(Dataset items)
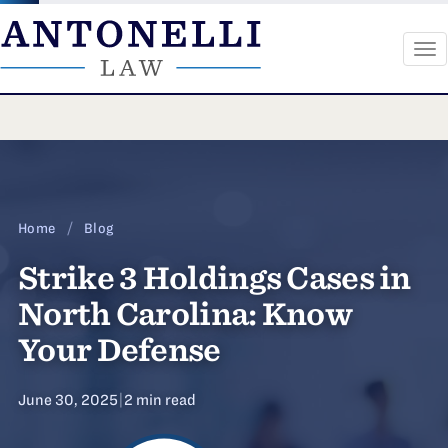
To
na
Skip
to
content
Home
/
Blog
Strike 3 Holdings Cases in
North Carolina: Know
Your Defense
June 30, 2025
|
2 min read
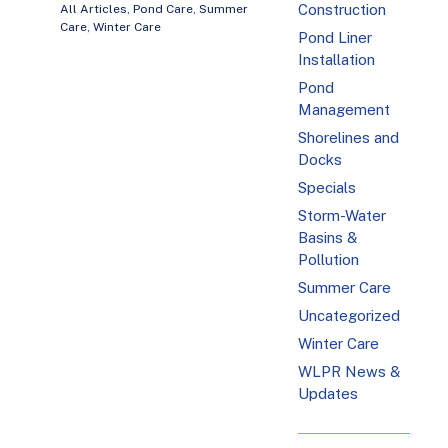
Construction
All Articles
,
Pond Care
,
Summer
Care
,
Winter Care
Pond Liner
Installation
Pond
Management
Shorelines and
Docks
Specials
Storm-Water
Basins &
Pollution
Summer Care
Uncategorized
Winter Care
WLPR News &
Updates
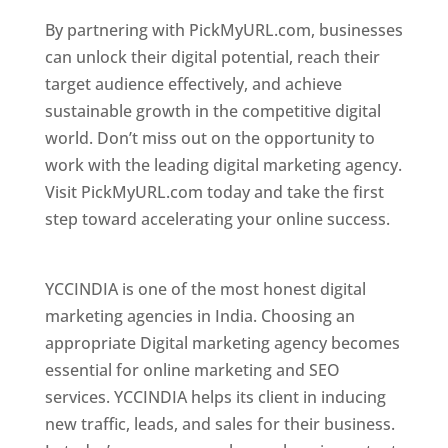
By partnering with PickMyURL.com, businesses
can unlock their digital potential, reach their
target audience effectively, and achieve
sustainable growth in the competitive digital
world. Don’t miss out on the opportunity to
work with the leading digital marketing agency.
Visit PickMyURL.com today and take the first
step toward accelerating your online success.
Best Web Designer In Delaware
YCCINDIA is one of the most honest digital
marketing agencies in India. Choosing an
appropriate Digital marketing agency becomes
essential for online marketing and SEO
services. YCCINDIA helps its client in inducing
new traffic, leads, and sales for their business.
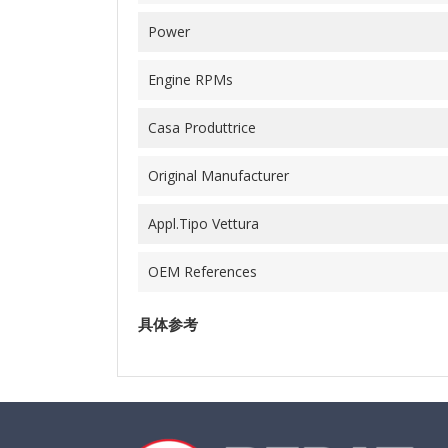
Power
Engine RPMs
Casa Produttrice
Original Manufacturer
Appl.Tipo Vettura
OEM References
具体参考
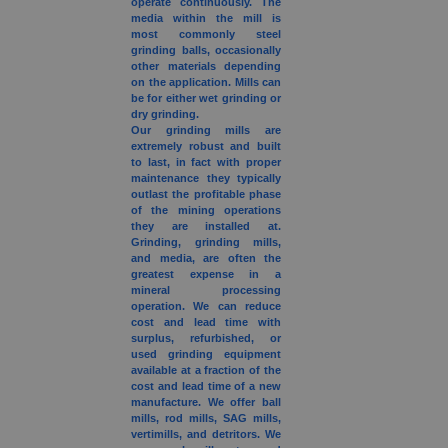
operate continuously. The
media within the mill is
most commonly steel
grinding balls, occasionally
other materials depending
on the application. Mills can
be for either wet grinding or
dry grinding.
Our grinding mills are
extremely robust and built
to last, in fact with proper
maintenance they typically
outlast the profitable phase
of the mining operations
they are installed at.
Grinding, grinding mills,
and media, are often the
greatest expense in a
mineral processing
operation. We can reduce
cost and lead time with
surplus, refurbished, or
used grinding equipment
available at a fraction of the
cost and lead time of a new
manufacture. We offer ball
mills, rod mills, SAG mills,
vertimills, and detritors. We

## What you have to do
Which lines above include the word "grinding"? Pick them out and copy them.

## Result for this task
grinding balls, occasionally
be for either wet grinding or
dry grinding.
Our grinding mills are
Grinding, grinding mills,
used grinding equipment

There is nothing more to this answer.